PAD can also be the cause of diabetic peripheral neuropathy because it leads to early vascular disease by reducing blood flow in arteries (atherosclerosis). The difference between peripheral neuropathy and peripheral vascular disease is that the former affects the arteries and the latter affects the nervous system. Diabetic arteriopathy and neuropathy are associated with: hyper-coagubility, endothelial dysfunction, inflammation, muscle cell dysfunction and sores that do not heal and can develop into gangrene (dead tissue) that can lead to amputation of limbs. Similarly, PAD is associated with non-healing ulcers and leg amputation.
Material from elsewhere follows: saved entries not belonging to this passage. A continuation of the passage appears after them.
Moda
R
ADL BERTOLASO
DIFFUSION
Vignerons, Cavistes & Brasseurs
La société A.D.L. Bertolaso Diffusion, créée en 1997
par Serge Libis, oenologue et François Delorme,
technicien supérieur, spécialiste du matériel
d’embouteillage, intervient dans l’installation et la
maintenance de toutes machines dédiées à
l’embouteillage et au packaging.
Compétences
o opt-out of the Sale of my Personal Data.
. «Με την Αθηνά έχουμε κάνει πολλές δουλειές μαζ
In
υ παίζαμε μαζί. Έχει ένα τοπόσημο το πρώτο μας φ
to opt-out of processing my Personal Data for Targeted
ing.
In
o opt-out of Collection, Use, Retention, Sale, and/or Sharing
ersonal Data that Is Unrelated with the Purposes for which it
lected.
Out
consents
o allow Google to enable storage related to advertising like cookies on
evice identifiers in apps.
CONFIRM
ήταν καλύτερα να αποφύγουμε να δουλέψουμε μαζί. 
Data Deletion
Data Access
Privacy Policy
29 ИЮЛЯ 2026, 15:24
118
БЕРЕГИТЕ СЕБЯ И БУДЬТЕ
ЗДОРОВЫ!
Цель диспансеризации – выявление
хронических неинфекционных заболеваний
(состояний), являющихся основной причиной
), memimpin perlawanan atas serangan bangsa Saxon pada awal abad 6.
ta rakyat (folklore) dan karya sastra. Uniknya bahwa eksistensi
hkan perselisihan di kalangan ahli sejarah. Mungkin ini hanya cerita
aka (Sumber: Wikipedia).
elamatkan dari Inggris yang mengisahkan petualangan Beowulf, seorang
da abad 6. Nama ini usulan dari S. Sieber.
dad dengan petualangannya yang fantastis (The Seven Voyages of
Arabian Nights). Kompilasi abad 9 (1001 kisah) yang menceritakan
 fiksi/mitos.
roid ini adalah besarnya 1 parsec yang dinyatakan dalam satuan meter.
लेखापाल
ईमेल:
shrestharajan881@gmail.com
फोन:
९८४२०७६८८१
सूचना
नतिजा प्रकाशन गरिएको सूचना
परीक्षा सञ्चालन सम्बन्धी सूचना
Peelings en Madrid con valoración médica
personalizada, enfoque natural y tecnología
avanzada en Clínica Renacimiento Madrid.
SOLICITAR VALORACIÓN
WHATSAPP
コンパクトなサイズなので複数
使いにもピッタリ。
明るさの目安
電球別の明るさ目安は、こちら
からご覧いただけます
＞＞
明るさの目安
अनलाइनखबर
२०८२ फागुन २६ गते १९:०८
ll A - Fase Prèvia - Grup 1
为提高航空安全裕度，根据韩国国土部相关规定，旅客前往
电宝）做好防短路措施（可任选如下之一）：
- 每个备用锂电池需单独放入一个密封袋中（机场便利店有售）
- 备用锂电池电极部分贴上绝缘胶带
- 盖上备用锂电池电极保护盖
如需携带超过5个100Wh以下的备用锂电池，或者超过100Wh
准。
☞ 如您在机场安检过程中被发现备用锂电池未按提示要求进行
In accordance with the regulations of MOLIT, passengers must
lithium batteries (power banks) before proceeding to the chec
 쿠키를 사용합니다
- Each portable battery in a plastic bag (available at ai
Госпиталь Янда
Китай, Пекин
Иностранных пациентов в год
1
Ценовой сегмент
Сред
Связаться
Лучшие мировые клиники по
Some studies even show that diabetes and PAD are closely associated because the former causes increased levels of inflammatory white blood cells (WGBSs) that lead to plaque build-up which, ultimately, is the cause of PAD. As a result, diabetics are required to undergo PAD screening every seven years. PAD can be diagnosed by means of the ABPI test (the ankle brachial pressure index test).
Symptoms of PAD include: loss of hair on the legs, numbness in the limbs, foot sores that do not heal and a burning sensation in feet or toes. Treatment for blocked arteries in lower limbs includes angioplasty which is a surgical procedure meant to open blocked blood vessels that supply blood to the legs. Angioplasty is, usually, performed along with stent placement.